Radiation oncologists were critical of the study for several reasons (2326):

  1. Staging: The initial staging evaluation and follow-up examinations utilized in many of the trials would be considered inadequate by modern standards. Moreover, the details of surgical resection and nodal staging were often not clearly defined, potentially leading to an imbalance between treatment arms.
  2. Patient selection: Four trials allowed patients without nodal metastases, and approximately one quarter of all patients in the meta-analysis had N0 disease, whereas fewer than one half of patients had N2 disease. As patients without evidence of lymph node metastases generally have the lowest risk of local relapse, it would be expected that PORT could offer little benefit.
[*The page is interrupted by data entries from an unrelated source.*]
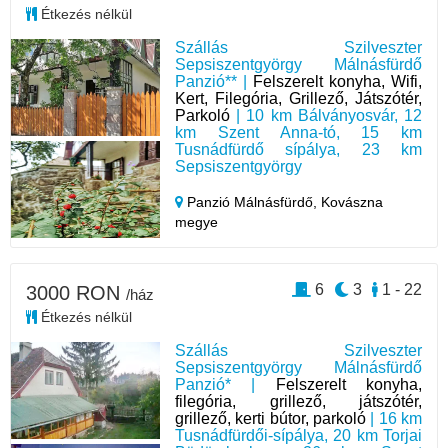
Étkezés nélkül
Szállás Szilveszter
Sepsiszentgyörgy Málnásfürdő
Panzió** |
Felszerelt konyha, Wifi,
Kert, Filegória, Grillező, Játszótér,
Parkoló
| 10 km Bálványosvár, 12
km Szent Anna-tó, 15 km
Tusnádfürdő sípálya, 23 km
Sepsiszentgyörgy
Panzió Málnásfürdő,
Kovászna
megye
6
3
1 - 22
3000 RON
/ház
Étkezés nélkül
Szállás Szilveszter
Sepsiszentgyörgy Málnásfürdő
Panzió* |
Felszerelt konyha,
filegória, grillező, játszótér,
grillező, kerti bútor, parkoló
| 16 km
Tusnádfürdői-sípálya, 20 km Torjai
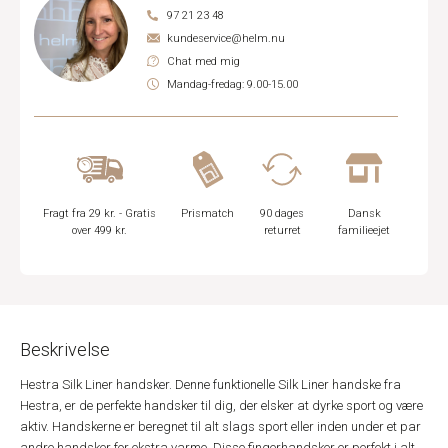
97 21 23 48
kundeservice@helm.nu
Chat med mig
Mandag-fredag: 9.00-15.00
Fragt fra 29 kr. - Gratis
Prismatch
90 dages
Dansk
over 499 kr.
returret
familieejet
Beskrivelse
Hestra Silk Liner handsker. Denne funktionelle Silk Liner handske fra
Hestra, er de perfekte handsker til dig, der elsker at dyrke sport og være
aktiv. Handskerne er beregnet til alt slags sport eller inden under et par
andre handsker for ekstra varme. Disse fingerhandsker er perfekt i alt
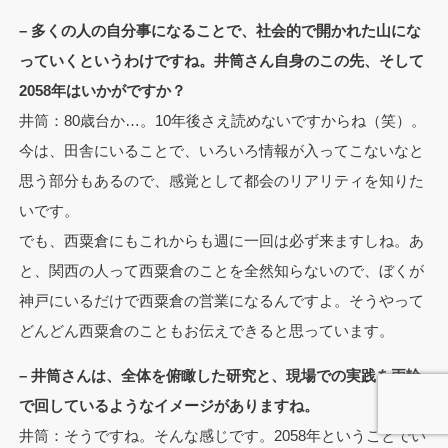
– 多くの人の自分事になることで、社会的で開かれた山にな
っていくというわけですね。井筒さん自身のこの先、そして
2058年はいかがですか？
井筒：80歳台か…。10年後さえ読めないですからね（笑）。
今は、田舎にいることで、いろいろ情報が入ってこないなと
思う部分もあるので、感覚として都会のリアリティを知りた
いです。
でも、西粟倉にもこれからも週に一回は必ず来ますしね。あ
と、関西の人って西粟倉のことを全然知らないので、ぼくが
神戸にいるだけで西粟倉の営業になるんですよ。そうやって
どんどん西粟倉のこともお伝えできると思っています。
– 井筒さんは、全体を俯瞰した研究と、現場での実践を両輪
で回しているようなイメージがありますね。
井筒：そうですね。そんな感じです。2058年ということでい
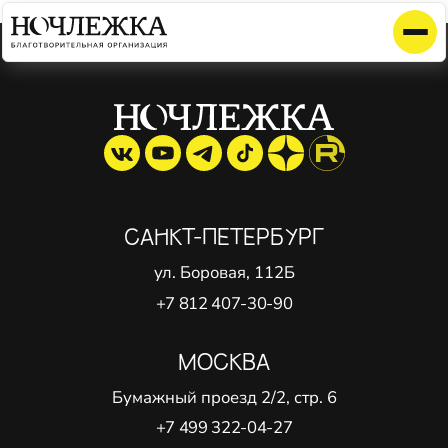
Элемент не найден!
САНКТ-ПЕТЕРБУРГ
ул. Боровая, 112Б
+7 812 407-30-90
МОСКВА
Бумажный проезд 2/2, стр. 6
+7 499 322-04-27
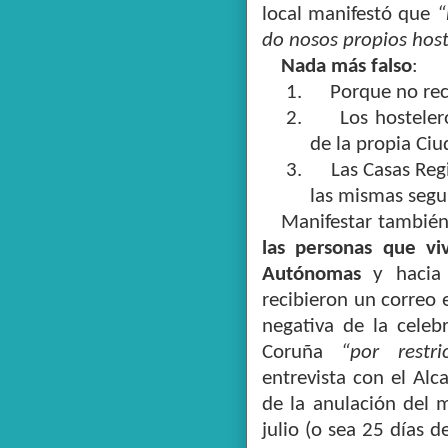
local manifestó que
“
do nosos propios host
Nada más falso
:
1.
Porque no rec
2.
Los hosteler
de la propia Ci
3.
Las Casas Reg
las mismas seguí
Manifestar también
las personas que v
Autónomas
y hacia 
recibieron un correo 
negativa de la celeb
Coruña
“por restri
entrevista con el Alc
de la anulación del 
julio (o sea 25 días 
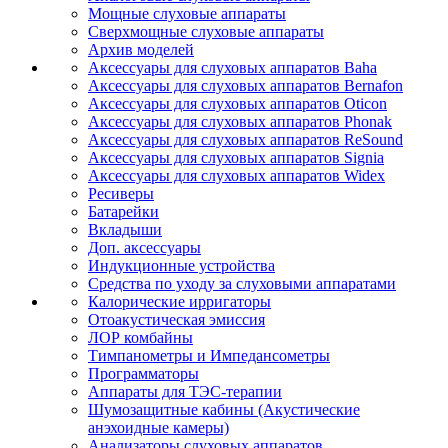
Мощные слуховые аппараты
Сверхмощные слуховые аппараты
Архив моделей
Аксессуары для слуховых аппаратов Baha
Аксессуары для слуховых аппаратов Bernafon
Аксессуары для слуховых аппаратов Oticon
Аксессуары для слуховых аппаратов Phonak
Аксессуары для слуховых аппаратов ReSound
Аксессуары для слуховых аппаратов Signia
Аксессуары для слуховых аппаратов Widex
Ресиверы
Батарейки
Вкладыши
Доп. аксессуары
Индукционные устройства
Средства по уходу за слуховыми аппаратами
Калорические ирригаторы
Отоакустическая эмиссия
ЛОР комбайны
Тимпанометры и Импедансометры
Программаторы
Аппараты для ТЭС-терапии
Шумозащитные кабины (Акустические
анэхоидные камеры)
Анализаторы слуховых аппаратов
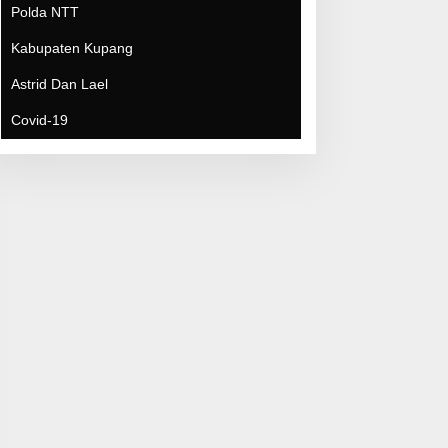
Covid-19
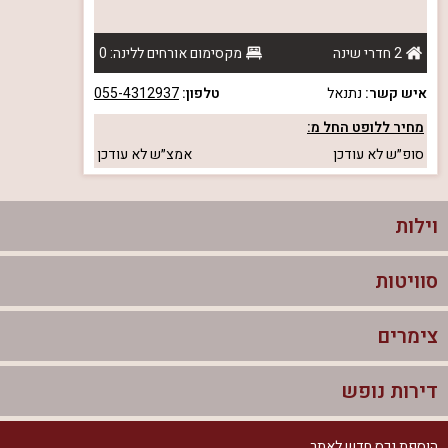
2 חדרי שינה
מקסימום אורחים ללינה: 0
איש קשר:
נתנאל
טלפון:
055-4312937
מחיר ללופט החל מ:
סופ״ש
לא עודכן
אמצ״ש
לא עודכן
וילות
סוויטות
וילות בצפון
וילות להשכרה
צימרים
סוויטות בצפון
וילות למשפחות
צימרים לזוגות עם בריכה פרטית
דירות נופש
צימרים בצפון
וילות למסיבת רווקים
סוויטות לזוגות
צימרים לזוגות
הוספת נכס חדש לאתר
  3. Technology: Treatment by Co-60 was allowed in seven of the nine trials. This outdated modality has been shown to produce less favorable outcomes than linear accelerators; in one PORT review, patients treated with Co-60 had a 5-year survival rate of only 8% compared with 30% for patients undergoing linear accelerator and computed tomography–based treatment planning (including correction for heterogeneity; ref. 27).
  4. Technique: Most of the included trials used techniques that are now recognized as reducing the therapeutic ratio of radiotherapy. Lateral treatment beams, which greatly increase the lung volume exposed to moderate doses, were used in the majority of studies. Conversely, posterior spinal cord blocks, which reduce dose to the mediastinal nodes, were likewise commonplace.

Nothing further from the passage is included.